How a Vietnam-Era Helicopter Fix Became a Multibillion-Dollar Car Care Industry
Paint protection film started as 3M's answer to rotor-blade damage in the 1960s. Now it's a self-healing, publicly-traded business anchoring modern car care.
"Clear bra" started as a military problem. During the Vietnam War, helicopter rotor blades and other exposed transport parts were getting chewed up by flying debris in the field, and the US military asked 3M for something lightweight and inconspicuous to protect them. 3M's engineers landed on a thick, flexible urethane film — soon nicknamed "helicopter tape" — that could shrug off the abuse and simply be replaced instead of forcing a blade repair or swap. It worked well enough that adoption in the field was fast by military standards.

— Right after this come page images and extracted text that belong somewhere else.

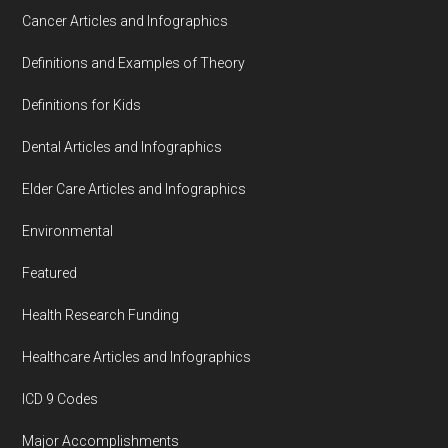
Cancer Articles and Infographics
Definitions and Examples of Theory
Definitions for Kids
Dental Articles and Infographics
Elder Care Articles and Infographics
Environmental
Featured
Health Research Funding
Healthcare Articles and Infographics
ICD 9 Codes
Major Accomplishments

Racing teams noticed next. By the 1980s, US racers were applying helicopter tape to shield paint and sponsor decals from gravel and track debris, and by the 1990s 3M and other manufacturers had refined the material specifically for consumer automotive use — the point where "helicopter tape" became what the industry now calls paint protection film, or PPF.
Modern PPF is built from thermoplastic polyurethane (TPU), and its signature feature is self-healing: heat, whether from direct sun or hot water, lets the film's elastomeric polymer flow back into shape, smoothing out minor swirls and light scratches without polishing or replacement. That property is what separates it from a basic vinyl wrap, and it's the reason PPF has become the default recommendation from detailers like AMMO NYC's Larry Kosilla for anyone trying to keep a car's factory paint intact long-term rather than correcting damage after the fact.
The competitive landscape now runs several major players deep — XPEL, 3M, SunTek, STEK, and LLumar all sell film and certify independent installers — but XPEL has emerged as the industry's most visible name, in part because it's the only one of the group that reports its numbers publicly. In its first quarter of 2026, XPEL posted revenue of $117.4 million, up 13.1% from $103.8 million a year earlier, with net income up 20.5% to $10.3 million ($0.37 per share) and EBITDA up 17.8% to $17.0 million. Gross margin improved to 43.7%. Paint protection film remains the company's largest product line by revenue, but window film adoption grew faster — up 24.8% — and installation labor and dealership/OEM services grew fastest of all, up 24.3%, a sign that the business is shifting as much toward installation services as it is toward the film itself.
That shift tracks with where the broader industry has been heading: PPF stopped being a niche add-on for exotics and track cars once dealerships started offering it as a standard trim-level option, and once self-healing film made the pitch to ordinary daily-driver owners — not just enthusiasts — considerably easier to make.